Russia has had a long history of doping offenses at the Olympic Games. The twenty aughts and teens have seen positive test after positive test coupled with allegation after allegation. But it wasn’t until a couple of bombshell confessions from within the state-sponsored doping program itself that the whole scam was brought to light.

Between 2010 and 2014, Russian Anti-Doping Agency employee Vitaly Stepanov and his wife, Olympic runner Yuliya Stepanova, worked to expose the extensive Russian doping program. Vitaly sent hundreds of communications to the World Anti-Doping Agency and Yuliya secretly recording conversations with athletes about the system. Then in 2016, Grigory Rodchenkov, the former head of the Moscow Anti-Doping Laboratory confirmed the whole story. Forty-three medals have since been stripped from Russian athletes, and the country is banned from competing at the 2020(/2021) games in Tokyo.

1 East German Doping

East Germany only existed between the close of WWII and the fall of the Berlin Wall, a period of about 50 years. Despite its short time as a nation, its relatively small size, and an array of economic, social, and political difficulties, East Germany managed to routinely dominate in many sporting events, most famously in the Olympics games from 1964-1988. This turned out to be due to a state-run, widespread doping program- one that puts even the Russian doping scandal to shame.
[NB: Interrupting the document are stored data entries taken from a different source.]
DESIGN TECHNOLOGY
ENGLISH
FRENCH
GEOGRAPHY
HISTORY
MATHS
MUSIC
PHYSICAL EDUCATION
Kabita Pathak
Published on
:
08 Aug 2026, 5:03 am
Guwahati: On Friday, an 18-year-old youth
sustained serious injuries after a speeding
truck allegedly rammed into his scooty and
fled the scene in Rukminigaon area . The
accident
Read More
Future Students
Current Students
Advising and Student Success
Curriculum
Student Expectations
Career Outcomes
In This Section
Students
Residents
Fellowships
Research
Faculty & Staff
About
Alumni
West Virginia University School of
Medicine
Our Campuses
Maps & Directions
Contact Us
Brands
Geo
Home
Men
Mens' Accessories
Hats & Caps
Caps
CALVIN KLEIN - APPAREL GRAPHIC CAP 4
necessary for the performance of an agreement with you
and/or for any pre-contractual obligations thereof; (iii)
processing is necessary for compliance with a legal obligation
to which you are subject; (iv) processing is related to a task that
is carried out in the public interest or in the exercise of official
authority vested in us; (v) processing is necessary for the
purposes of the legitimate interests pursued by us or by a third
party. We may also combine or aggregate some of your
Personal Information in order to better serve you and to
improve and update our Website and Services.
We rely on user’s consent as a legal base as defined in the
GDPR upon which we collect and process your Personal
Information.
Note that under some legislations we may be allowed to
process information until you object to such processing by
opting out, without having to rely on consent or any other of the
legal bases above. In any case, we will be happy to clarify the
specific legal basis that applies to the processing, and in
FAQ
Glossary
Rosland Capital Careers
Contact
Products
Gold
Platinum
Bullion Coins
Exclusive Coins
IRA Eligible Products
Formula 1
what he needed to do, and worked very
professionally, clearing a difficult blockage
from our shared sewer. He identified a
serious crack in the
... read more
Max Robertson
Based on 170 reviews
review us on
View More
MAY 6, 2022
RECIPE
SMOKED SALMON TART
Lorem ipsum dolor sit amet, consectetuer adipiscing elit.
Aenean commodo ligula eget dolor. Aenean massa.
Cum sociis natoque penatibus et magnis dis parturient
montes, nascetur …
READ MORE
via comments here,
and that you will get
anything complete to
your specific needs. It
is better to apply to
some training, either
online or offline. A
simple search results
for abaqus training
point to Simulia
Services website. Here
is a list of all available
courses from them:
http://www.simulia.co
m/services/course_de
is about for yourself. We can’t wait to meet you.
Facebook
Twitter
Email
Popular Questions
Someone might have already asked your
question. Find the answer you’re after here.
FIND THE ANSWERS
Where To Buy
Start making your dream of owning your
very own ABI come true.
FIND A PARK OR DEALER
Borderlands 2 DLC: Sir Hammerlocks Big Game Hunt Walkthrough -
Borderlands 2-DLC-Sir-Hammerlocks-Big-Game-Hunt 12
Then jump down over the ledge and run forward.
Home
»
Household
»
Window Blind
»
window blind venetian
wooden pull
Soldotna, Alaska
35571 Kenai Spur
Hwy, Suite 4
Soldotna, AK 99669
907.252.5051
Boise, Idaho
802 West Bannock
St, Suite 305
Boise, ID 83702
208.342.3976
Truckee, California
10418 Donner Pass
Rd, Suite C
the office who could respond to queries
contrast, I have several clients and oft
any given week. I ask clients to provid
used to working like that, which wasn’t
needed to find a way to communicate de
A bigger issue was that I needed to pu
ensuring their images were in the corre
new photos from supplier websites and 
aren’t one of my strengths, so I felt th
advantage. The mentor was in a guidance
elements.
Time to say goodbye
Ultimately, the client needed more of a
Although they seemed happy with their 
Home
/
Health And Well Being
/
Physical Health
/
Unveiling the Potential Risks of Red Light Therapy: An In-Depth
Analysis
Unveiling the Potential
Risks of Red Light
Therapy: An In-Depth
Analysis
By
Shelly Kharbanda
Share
All told, East German Olympics teams collected a staggering 203 gold, 192 silver, and 177 bronze medals in their short reign and in 1976 alone, they took 40 gold medals. This seemingly impossible feat, combined with anecdotes from former East German athletes who had escaped the state, made the international community suspicious. But since the country performed its own drug-testing, nothing was ever truly confirmed. Until, that is, after Germany reunified and East German records were made public; the doping ring was controlled at every level of government and its health effects are still being felt by former athletes today.